Checkpoint a running parallel process using the open mpi checkpoint/restart service (crs) note: ompi-checkpoint, and orte-checkpoint are all exact synonyms for each other. using any of the names will result in exactly identical behavior.
ompi-checkpoint [ options ] <PID_OF_MPIRUN>
orte-checkpoint will attempt to notify a running parallel job (identified by mpirun) that it has been requested that the job checkpoint itself.
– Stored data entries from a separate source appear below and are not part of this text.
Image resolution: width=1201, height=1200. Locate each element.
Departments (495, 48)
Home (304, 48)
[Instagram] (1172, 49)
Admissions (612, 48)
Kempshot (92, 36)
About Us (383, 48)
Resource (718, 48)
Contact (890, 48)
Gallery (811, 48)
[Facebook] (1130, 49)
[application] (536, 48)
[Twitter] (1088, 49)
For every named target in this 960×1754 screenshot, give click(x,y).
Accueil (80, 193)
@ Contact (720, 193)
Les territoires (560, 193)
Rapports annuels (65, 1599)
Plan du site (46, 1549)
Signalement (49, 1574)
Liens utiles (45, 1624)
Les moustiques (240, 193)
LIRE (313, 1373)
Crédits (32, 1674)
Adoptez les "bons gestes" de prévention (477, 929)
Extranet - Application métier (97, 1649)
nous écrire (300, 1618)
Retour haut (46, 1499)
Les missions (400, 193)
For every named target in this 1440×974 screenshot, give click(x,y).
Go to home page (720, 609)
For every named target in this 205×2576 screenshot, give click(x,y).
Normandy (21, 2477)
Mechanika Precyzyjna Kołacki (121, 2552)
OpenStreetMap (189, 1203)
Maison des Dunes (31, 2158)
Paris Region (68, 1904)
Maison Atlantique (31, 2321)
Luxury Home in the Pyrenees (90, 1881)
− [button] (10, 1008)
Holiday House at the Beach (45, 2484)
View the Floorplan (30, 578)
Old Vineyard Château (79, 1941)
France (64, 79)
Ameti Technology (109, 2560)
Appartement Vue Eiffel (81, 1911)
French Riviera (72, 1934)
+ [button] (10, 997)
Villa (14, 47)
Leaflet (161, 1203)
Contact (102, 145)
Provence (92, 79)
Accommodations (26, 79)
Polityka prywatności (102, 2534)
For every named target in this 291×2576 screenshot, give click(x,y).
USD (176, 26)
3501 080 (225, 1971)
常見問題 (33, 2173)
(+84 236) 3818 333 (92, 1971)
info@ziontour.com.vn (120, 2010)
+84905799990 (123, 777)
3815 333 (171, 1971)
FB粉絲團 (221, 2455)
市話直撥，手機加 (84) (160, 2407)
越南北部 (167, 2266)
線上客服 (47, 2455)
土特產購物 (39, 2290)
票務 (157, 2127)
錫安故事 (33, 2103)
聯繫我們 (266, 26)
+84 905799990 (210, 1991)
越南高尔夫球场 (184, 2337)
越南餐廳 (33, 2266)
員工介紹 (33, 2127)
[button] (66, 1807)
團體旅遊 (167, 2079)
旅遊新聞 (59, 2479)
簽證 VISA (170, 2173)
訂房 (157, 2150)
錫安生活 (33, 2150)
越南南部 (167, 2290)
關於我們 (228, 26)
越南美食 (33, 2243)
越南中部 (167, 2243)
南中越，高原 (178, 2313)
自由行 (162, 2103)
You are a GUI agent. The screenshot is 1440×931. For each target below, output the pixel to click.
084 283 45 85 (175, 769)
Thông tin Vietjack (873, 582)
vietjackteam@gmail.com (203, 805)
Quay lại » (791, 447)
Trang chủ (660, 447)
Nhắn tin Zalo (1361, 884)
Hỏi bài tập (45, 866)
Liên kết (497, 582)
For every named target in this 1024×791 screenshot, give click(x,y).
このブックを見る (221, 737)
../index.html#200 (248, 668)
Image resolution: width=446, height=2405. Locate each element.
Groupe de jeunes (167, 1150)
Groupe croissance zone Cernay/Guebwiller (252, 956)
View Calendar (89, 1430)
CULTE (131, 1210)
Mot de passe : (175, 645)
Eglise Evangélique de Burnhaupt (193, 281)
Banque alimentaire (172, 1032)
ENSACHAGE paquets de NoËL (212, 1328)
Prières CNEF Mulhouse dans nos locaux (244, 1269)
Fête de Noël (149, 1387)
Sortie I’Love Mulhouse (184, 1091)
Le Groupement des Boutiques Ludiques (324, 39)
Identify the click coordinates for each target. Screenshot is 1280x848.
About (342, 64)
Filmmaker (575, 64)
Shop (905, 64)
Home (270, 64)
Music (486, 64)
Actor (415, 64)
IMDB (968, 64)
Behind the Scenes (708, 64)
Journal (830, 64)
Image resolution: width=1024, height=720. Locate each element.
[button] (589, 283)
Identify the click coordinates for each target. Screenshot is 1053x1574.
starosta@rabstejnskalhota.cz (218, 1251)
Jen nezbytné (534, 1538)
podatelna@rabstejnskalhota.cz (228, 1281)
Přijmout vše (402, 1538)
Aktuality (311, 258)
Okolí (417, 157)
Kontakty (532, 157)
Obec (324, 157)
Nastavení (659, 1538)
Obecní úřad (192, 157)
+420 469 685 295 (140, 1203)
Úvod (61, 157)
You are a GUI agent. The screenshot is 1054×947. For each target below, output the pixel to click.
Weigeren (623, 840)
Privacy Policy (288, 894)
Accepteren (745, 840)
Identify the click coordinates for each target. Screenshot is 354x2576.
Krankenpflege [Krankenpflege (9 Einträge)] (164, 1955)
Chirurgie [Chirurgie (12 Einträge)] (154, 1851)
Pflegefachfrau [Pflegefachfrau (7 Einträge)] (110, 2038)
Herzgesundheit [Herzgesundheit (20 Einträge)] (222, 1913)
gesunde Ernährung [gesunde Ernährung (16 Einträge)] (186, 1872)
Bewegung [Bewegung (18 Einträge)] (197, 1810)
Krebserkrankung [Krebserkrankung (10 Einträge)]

A global snapshot handle reference is presented to the user, which is used in ompi_restart to restart the job.
<PID_OF_MPIRUN>
Process ID of the mpirun process.
-h | --help
Display help for this command
-w | --nowait
Do not wait for the application to finish checkpointing before returning.
-s | --status
Display status messages regarding the progression of the checkpoint request.
--term
After checkpointing the running job, terminate it.
-v | --verbose
Enable verbose output for debugging.
-gmca | --gmca <key> <value>
Pass global MCA parameters that are applicable to all contexts. <key> is the parameter name; <value> is the parameter value.
-mca | --mca <key> <value>
Send arguments to various MCA modules.
orte-checkpoint can be invoked multiple, non-overlapping times. It is convenient to note that the user does not need to spectify the checkpointer to be used here, as that is determined completely by each of the running process in the job being checkpointed.